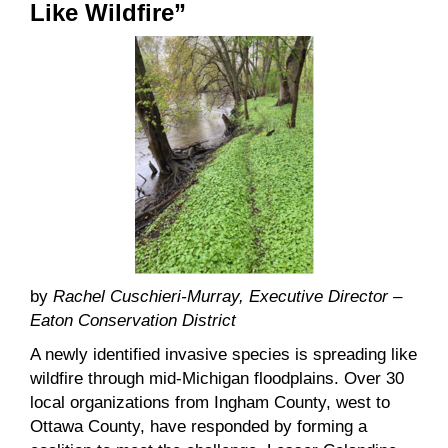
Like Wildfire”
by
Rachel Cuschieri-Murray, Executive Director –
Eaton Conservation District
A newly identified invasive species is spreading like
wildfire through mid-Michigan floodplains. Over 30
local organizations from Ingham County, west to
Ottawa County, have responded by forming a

===============

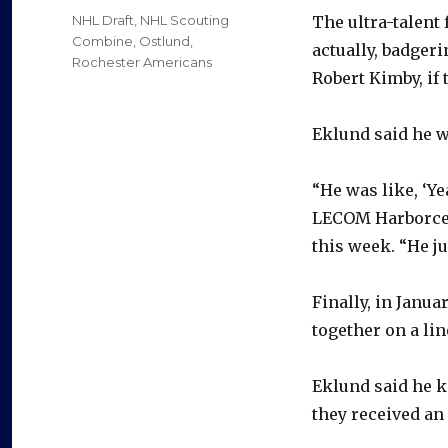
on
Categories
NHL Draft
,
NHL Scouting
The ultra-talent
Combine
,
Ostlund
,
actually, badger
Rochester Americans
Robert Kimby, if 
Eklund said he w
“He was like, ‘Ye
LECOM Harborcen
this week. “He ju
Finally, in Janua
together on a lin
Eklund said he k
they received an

===============

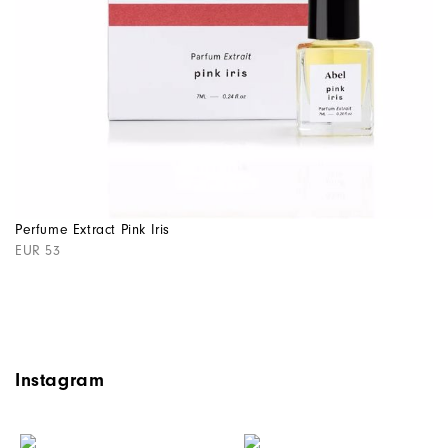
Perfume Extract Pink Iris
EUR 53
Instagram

===============

- [What you need to do] From the data above, copy each line that has the string "County".

- [Result for this exercise]
local organizations from Ingham County, west to
Ottawa County, have responded by forming a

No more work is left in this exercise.